Review: Pit Pony – World To Me


Pit Pony World To Me




Anger channeled in the right way on Pit Pony’s debut album.

For those of you not up on your industrial revolution, a pit pony was a horse bred to work mostly underground in the 19th and 20th century coal mines that pockmarked much of Britain.

As much as anywhere they were a common sight in the pits of Tyneside, the location from where this quintet named the same are based although, along with most other working class means of earning a living, mineral extraction has long since disappeared from the region’s social fabric.

With this legacy it’s unsurprisingly a tough area, one seemingly in the grip of a backlash against a more revolutionary past but, although the quintet’s music is visceral and abrasive, they spend their debut album not judging how things used to be.

For singer Jackie Purver and co, instead the impression is that right and left-wing pissing competitions are anathema, the group’s songs handling topics such as mental health, motherhood and failed relationships.

On the way they’ve had some welcome help too; after a clutch of singles and pandemic delays, World To Me comes after they were leant support from the PRS Foundation and Help Musicians. Their investment was worth it.

Opener Tide Of Doubt falls on the listener like a punk-drunk ton of bricks, a guitar thrash over which Purver coolly skewers her little spot in the country’s post-Covid SNAFU with: ‘I get to thinking/I get to overthinking/And soon I’m slipping off the rails.’ Sadly we’ve all been there, it just hasn’t sounded this good.

The last thing we need though, you could say, is more misdirected brawn over brain, and at that constant tempo brains would be mush. And whilst that might be a good thing at the moment, let’s not.

Wisely, the title-track takes some of the heat out, a spidery ballad about love and belonging whilst See Me Be deals with the colossal weight of becoming a mother in a time where uncertainty is the only constant.



If that isn’t cause enough to face down the things which can’t be avoided, the notion of anxiety manifesting itself as the Penrose Stairs stalks Black Tar, a beetling slab of buzz core that deliberately runs at the same foot tappin’ ramalama throughout, the road ahead an ‘icy incline’, a snakes and ladders board without the fucking ladders.

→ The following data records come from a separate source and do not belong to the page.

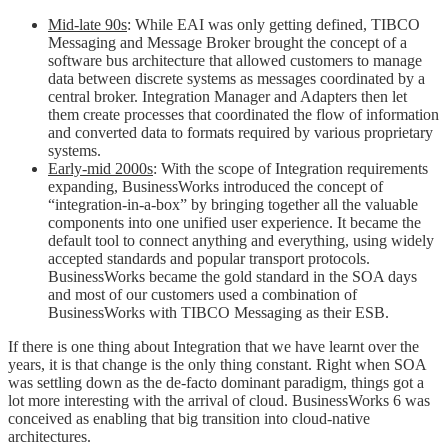
Mid-late 90s
: While EAI was only getting defined, TIBCO
Messaging and Message Broker brought the concept of a
software bus architecture that allowed customers to manage
data between discrete systems as messages coordinated by a
central broker. Integration Manager and Adapters then let
them create processes that coordinated the flow of information
and converted data to formats required by various proprietary
systems.
Early-mid 2000s
: With the scope of Integration requirements
expanding, BusinessWorks introduced the concept of
“integration-in-a-box” by bringing together all the valuable
components into one unified user experience. It became the
default tool to connect anything and everything, using widely
accepted standards and popular transport protocols.
BusinessWorks became the gold standard in the SOA days
and most of our customers used a combination of
BusinessWorks with TIBCO Messaging as their ESB.
If there is one thing about Integration that we have learnt over the
years, it is that change is the only thing constant. Right when SOA
was settling down as the de-facto dominant paradigm, things got a
lot more interesting with the arrival of cloud. BusinessWorks 6 was
conceived as enabling that big transition into cloud-native
architectures.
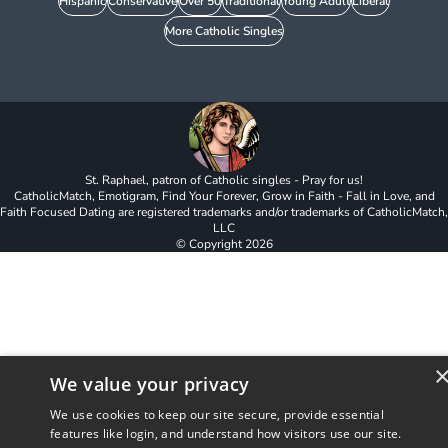
Hispanic
Conservative
Over 50
Traditional
Young Adult
Liberal
More Catholic Singles
St. Raphael, patron of Catholic singles - Pray for us!
CatholicMatch, Emotigram, Find Your Forever, Grow in Faith - Fall in Love, and
Faith Focused Dating are registered trademarks and/or trademarks of CatholicMatch,
LLC
© Copyright
2026
We value your privacy
We use cookies to keep our site secure, provide essential
features like login, and understand how visitors use our site.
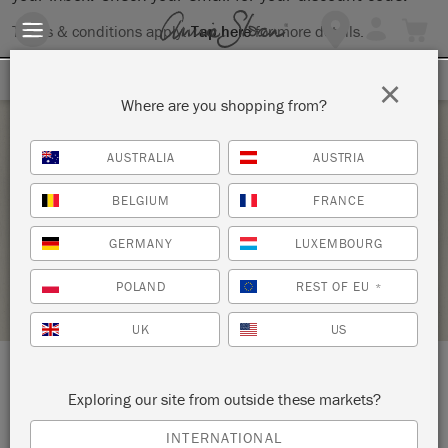
Terms & conditions apply.
Tap here
for more details.
SIGN UP FOR 10% OFF
×
Where are you shopping from?
Saturday 24 June, 2023
AUSTRALIA
AUSTRIA
MIXX CEMENT WITH STYLE
BELGIUM
FRANCE
THE STUDIO
GERMANY
LUXEMBOURG
STOCKIST PROFILE
POLAND
REST OF EU
*
UK
US
LOCATION:
9 Brill Street
Exploring our site from outside these markets?
INTERNATIONAL
Bloemfontein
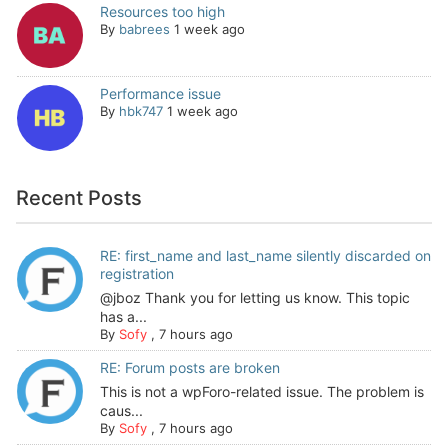
Resources too high
By
babrees
1 week ago
Performance issue
By
hbk747
1 week ago
Recent Posts
RE: first_name and last_name silently discarded on
registration
@jboz Thank you for letting us know. This topic
has a...
By
Sofy
,
7 hours ago
RE: Forum posts are broken
This is not a wpForo-related issue. The problem is
caus...
By
Sofy
,
7 hours ago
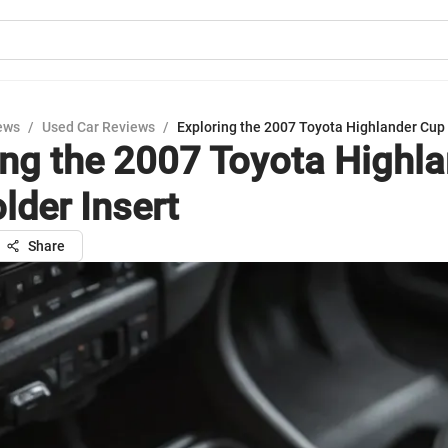
ews
/
Used Car Reviews
/
Exploring the 2007 Toyota Highlander Cup 
ing the 2007 Toyota Highl
lder Insert
Share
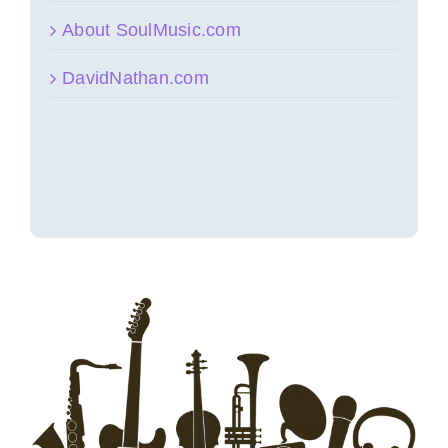
About SoulMusic.com
DavidNathan.com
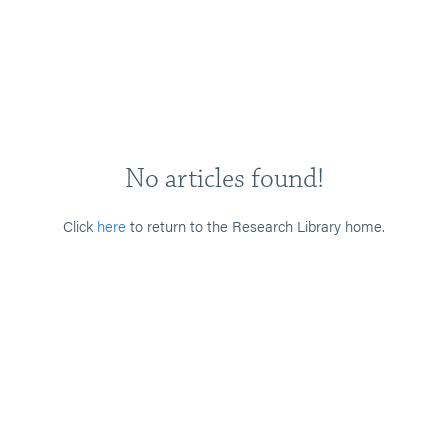
No articles found!
Click
here
to return to the Research Library home.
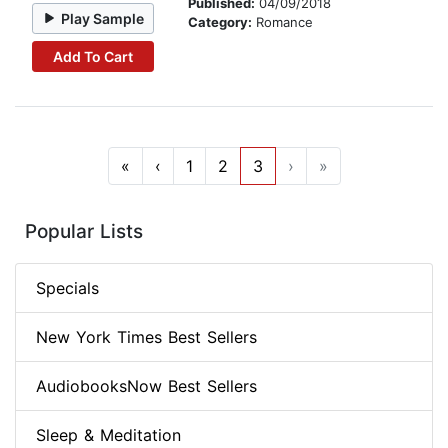
Published:
04/09/2018
Play Sample
Category:
Romance
Add To Cart
«
‹
1
2
3
›
»
Popular Lists
Specials
New York Times Best Sellers
AudiobooksNow Best Sellers
Sleep & Meditation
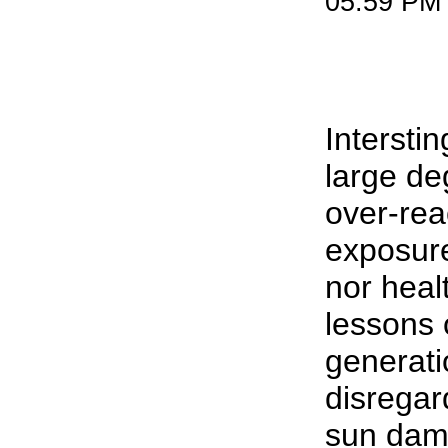
05:59 PM
Interstin
large de
over-rea
exposure
nor heal
lessons 
generati
disregard
sun dama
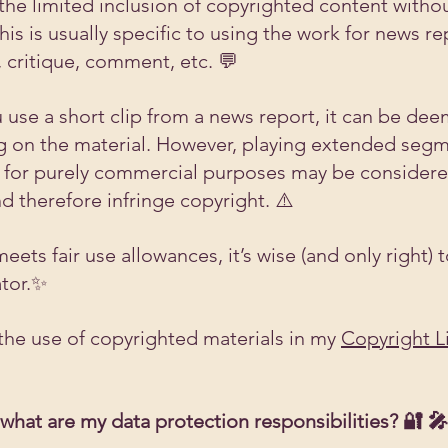
 the limited inclusion of copyrighted content witho
is is usually specific to using the work for news re
, critique, comment, etc. 💬
 use a short clip from a news report, it can be deem
 on the material. However, playing extended segm
 for purely commercial purposes may be considere
nd therefore infringe copyright. ⚠️
ts fair use allowances, it’s wise (and only right) t
ator.✨
he use of copyrighted materials in my 
Copyright L
 what are my data protection responsibilities? 🔐 🎤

Music as a thought process always backs this psychological maze up, thankfully. Supermarket turns back inward and rumbles with bass fuzz, post-shoegaze guilt and the threat of mutually assured emotional destruction: ‘But where we left it/Oh we left our sorries/And I just pushed you aside.’

This is not a place full of easy answers, answers, or anything easy, but the good news is that there’s always a razor wired guitar riff to put your shades on to in the dead of night, as if they come from some Geordie stockpile made up from the offcuts Blondie and Bikini Kill left behind the last time they went looking for the grave of Jack Carter.

A maze of hard means Just That can thrash like Whitley Bay riot grrrl, whilst closer Profit gets bigger as it goes, sounding like a jab first at the men who run the country (into the ground) but ends up just throwing stones off a needing gone too far.

In the monochrome past a pit pony was used until it was spent, then taken out and killed. World To Me sounds like it’s in the mood to do some of that right back; it’s a beast alright, but not of burden.